Even the on-paper concept has a delicious ring to it. Take the aforementioned glamour-limousine, spice it diligently with all the quality trappings of a go-faster Audi and then drop in a, um, Lamborghini Gallardo engine. Yes, that’s the killer blow. Our favourite limo is available with an entire stable of Italian supercar ponies jostling under its precisely fitting bonnet.What’s it like? Press the go pedal in the S8 and you’ll hear a surprisingly loud growl - no opera, just a deep, monotone rumble that develops into a determined howl. Where has the music gone? 

Well, the S8 has the same basic V10 as the Gallardo, but it’s been considerably reworked for this application. In comes Audi’s direct fuel injection and a bore-out to 5.2 litres and down goes the power in search of greater flexibility.

Instead of the Lamborghini’s 520bhp, you get 444bhp, which is not much more than the RS4’s V8. There is 398lb ft of torque, however - more useful than the Lambo’s 376lb ft at a higher 4250rpm.

That may be a lot of power, but it doesn’t sound like so much now that we’ve all been spoilt by the staggering performance of AMG’s super-saloons. And so it feels on the road. The S8 is fast, but not quite as fast as you might expect.

Hold the throttle on the stop, however, and it accelerates with conviction rather than abject fury. The quoted 0-62mph time of 5.1sec is hardly tardy, so it’s probably more a question of expectation versus reality rather than any actual underperforming. Just don’t expect real fireworks.

To set the S8 for its new role, Audi has taken the Sport suspension option from the standard A8 range and tweaked it further, with extra-firm damping and a 20mm drop in ride height. Gorgeous 20in alloy wheels now fill the arches with lean 35-profile tyres wrapped around them. As you might expect, the ride quality suffers when compared to a sensibly shod A8, but it’s not a major problem and only the larger ridges in the road shake their way through to the cabin, causing it to tremble in an un-limo-like way.

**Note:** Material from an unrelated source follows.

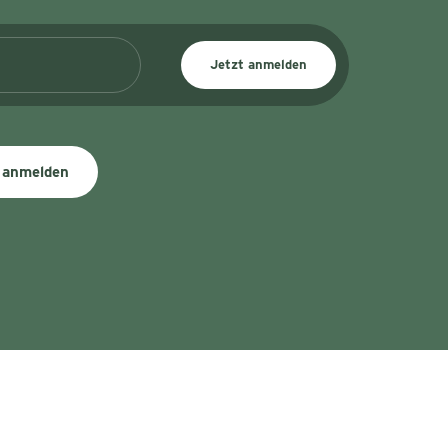
Jetzt anmelden
 anmelden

That’s the point when you start to question the thinking behind the S8, though. Despite some tweaks to the steering, the Audi is still a remote device to pilot and you’re always aware of its size and weight when pressing on. It resists roll well and the fine traction will make it a formidable machine in all weathers, but it’s no driver’s car.Should I buy one?

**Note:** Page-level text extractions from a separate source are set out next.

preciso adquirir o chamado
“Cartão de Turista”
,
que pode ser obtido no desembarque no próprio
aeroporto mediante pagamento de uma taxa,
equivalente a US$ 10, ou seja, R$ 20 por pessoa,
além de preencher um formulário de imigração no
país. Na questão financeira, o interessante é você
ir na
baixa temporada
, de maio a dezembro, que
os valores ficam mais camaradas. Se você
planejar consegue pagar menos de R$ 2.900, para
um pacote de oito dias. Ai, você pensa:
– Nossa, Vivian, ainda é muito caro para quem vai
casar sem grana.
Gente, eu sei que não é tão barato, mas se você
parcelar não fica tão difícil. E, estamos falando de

It’s easy to conclude that this is a car that falls between the twin pillars of limo luxury and sports saloon an expensive toy shown up by the real stars of the range: the 3.0-litre and 4.2-litre turbodiesels. But viewed on a more subjective level, it’s hard not to like the S8. It’s fast enough, handles securely and tidily enough,and has all the visual appeal (and more) of the regular A8.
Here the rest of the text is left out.